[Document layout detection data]

--------------------------------------------------

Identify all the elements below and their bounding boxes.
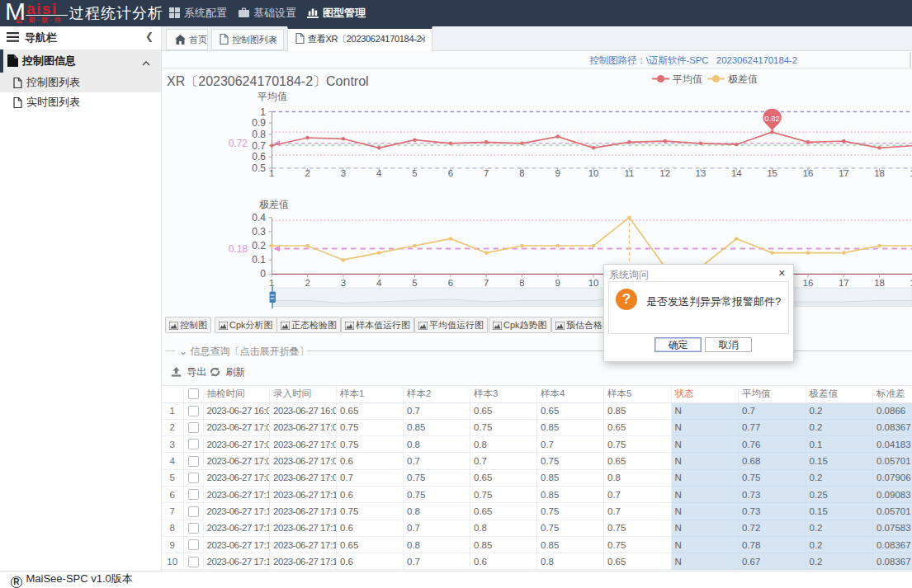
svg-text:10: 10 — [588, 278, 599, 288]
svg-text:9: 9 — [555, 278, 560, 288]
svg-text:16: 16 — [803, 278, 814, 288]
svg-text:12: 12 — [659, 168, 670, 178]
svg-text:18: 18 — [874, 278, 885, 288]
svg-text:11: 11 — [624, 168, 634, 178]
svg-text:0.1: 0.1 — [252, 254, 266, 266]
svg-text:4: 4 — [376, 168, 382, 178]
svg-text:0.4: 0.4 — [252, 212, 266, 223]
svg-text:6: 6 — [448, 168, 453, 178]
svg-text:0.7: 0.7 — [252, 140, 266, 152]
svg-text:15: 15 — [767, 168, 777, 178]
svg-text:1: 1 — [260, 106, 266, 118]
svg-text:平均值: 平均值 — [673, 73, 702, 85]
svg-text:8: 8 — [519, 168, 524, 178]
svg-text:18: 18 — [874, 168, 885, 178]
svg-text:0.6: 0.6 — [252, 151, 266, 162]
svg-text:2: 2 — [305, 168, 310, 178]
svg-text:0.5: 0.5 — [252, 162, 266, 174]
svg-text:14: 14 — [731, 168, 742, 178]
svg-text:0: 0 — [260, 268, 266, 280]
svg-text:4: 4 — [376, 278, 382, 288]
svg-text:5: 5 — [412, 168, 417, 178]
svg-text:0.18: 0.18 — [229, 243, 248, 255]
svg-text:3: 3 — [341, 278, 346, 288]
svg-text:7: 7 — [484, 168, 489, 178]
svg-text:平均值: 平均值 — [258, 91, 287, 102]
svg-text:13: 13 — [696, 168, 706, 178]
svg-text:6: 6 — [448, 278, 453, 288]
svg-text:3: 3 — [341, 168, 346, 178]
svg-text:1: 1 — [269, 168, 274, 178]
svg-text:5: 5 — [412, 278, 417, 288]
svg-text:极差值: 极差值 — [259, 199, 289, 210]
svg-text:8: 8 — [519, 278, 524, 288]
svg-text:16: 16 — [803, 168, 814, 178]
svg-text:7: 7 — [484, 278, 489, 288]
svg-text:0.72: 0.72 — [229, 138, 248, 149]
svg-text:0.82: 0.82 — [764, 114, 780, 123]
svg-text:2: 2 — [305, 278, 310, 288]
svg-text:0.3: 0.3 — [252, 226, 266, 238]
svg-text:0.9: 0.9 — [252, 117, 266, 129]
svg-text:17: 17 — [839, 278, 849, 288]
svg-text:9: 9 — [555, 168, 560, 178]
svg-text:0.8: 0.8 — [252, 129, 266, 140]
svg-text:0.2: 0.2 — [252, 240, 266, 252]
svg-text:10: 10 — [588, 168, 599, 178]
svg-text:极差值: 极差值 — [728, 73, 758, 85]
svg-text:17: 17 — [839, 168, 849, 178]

--------------------------------------------------

**What to produce:**
Copy out the data above exactly, except the pictures.

**Written response:**
Identify all the elements below and their bounding boxes.
svg-text:10: 10 — [588, 278, 599, 288]
svg-text:9: 9 — [555, 278, 560, 288]
svg-text:16: 16 — [803, 278, 814, 288]
svg-text:12: 12 — [659, 168, 670, 178]
svg-text:18: 18 — [874, 278, 885, 288]
svg-text:11: 11 — [624, 168, 634, 178]
svg-text:0.1: 0.1 — [252, 254, 266, 266]
svg-text:4: 4 — [376, 168, 382, 178]
svg-text:0.4: 0.4 — [252, 212, 266, 223]
svg-text:6: 6 — [448, 168, 453, 178]
svg-text:0.7: 0.7 — [252, 140, 266, 152]
svg-text:15: 15 — [767, 168, 777, 178]
svg-text:1: 1 — [260, 106, 266, 118]
svg-text:平均值: 平均值 — [673, 73, 702, 85]
svg-text:8: 8 — [519, 168, 524, 178]
svg-text:18: 18 — [874, 168, 885, 178]
svg-text:0.6: 0.6 — [252, 151, 266, 162]
svg-text:2: 2 — [305, 168, 310, 178]
svg-text:0.5: 0.5 — [252, 162, 266, 174]
svg-text:14: 14 — [731, 168, 742, 178]
svg-text:0: 0 — [260, 268, 266, 280]
svg-text:4: 4 — [376, 278, 382, 288]
svg-text:5: 5 — [412, 168, 417, 178]
svg-text:0.18: 0.18 — [229, 243, 248, 255]
svg-text:3: 3 — [341, 278, 346, 288]
svg-text:7: 7 — [484, 168, 489, 178]
svg-text:平均值: 平均值 — [258, 91, 287, 102]
svg-text:13: 13 — [696, 168, 706, 178]
svg-text:6: 6 — [448, 278, 453, 288]
svg-text:3: 3 — [341, 168, 346, 178]
svg-text:1: 1 — [269, 168, 274, 178]
svg-text:5: 5 — [412, 278, 417, 288]
svg-text:极差值: 极差值 — [259, 199, 289, 210]
svg-text:8: 8 — [519, 278, 524, 288]
svg-text:16: 16 — [803, 168, 814, 178]
svg-text:7: 7 — [484, 278, 489, 288]
svg-text:0.72: 0.72 — [229, 138, 248, 149]
svg-text:0.82: 0.82 — [764, 114, 780, 123]
svg-text:2: 2 — [305, 278, 310, 288]
svg-text:0.3: 0.3 — [252, 226, 266, 238]
svg-text:0.9: 0.9 — [252, 117, 266, 129]
svg-text:17: 17 — [839, 278, 849, 288]
svg-text:9: 9 — [555, 168, 560, 178]
svg-text:0.8: 0.8 — [252, 129, 266, 140]
svg-text:0.2: 0.2 — [252, 240, 266, 252]
svg-text:10: 10 — [588, 168, 599, 178]
svg-text:极差值: 极差值 — [728, 73, 758, 85]
svg-text:17: 17 — [839, 168, 849, 178]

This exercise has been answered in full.